Casio City Rockers is the work of the multi-talented, multi-instrumentalist Brother Lee Skelly, ex of Discodor, and most recently of Inner Space Quartet. The 19 pieces represent the tip of an archival iceberg of ideas, and also demonstrate Lee’s incredible chops. Recorded at home, and on the move, on 4-tracks and mobile phones, basically wherever, however, when inspiration hits him, the set definitely sort of rocks and shocks like a super show reel. On the surface it might seem like Lee paying his respects to `60s and `70s library music. However, it’s much more than that. Jumping from genre to genre, it’s a joyful journey, that maps a broad and beautiful musical landscape. From Southern fried Chitlin circuit funk to spacey, synth-y Sci-Fi TV themes. Taking in slow, Muscle Shoals Country-got-soul, crazy conga’d Ray Barretto-esque Latin, complete with wild wah-wah axe licks, fusion flavours, and Blaxploitation scores, full of fine Fender Rhodes and electric basses buzzing. There are Hammond B-3 acid jazz grinds and flute-led brushed drum syncopation. Melodica moments. Crunchy Clavinet. Even a Bolan / Bowie bongo’d summery strum, and an Eno-esque ambient number. Everywhere there’s an electronic effervescence of vintage keys, Mellotron and Moog solos.

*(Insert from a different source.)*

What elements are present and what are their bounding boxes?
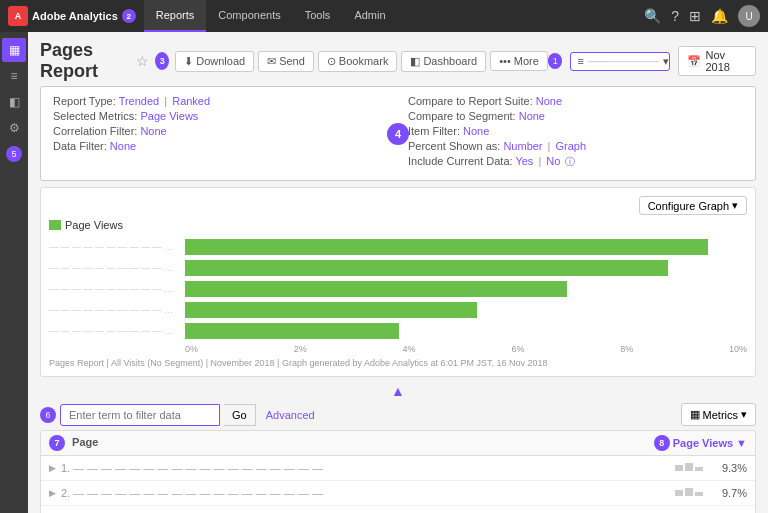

Two tunes, in particular, blew my mind. It’s All Around and Daredevil. Both have their fucking authentic, hippie freak flags flying high. The former, especially, channels The Beatles’ Tomorrow Never Knows. Like some lost psychedelic nugget, with sitar, tabla, backwards guitar, and treated vocals.
All the tracks are short, sure, but to call them sketches would be doing Brother Lee a serious disservice. Everything is meticulously, and lovingly, played and arranged. Despite most of it being laid down on the hoof, in hotel and motel rooms.

Brother Lee’s Casio City Rockers is out now, on Dime.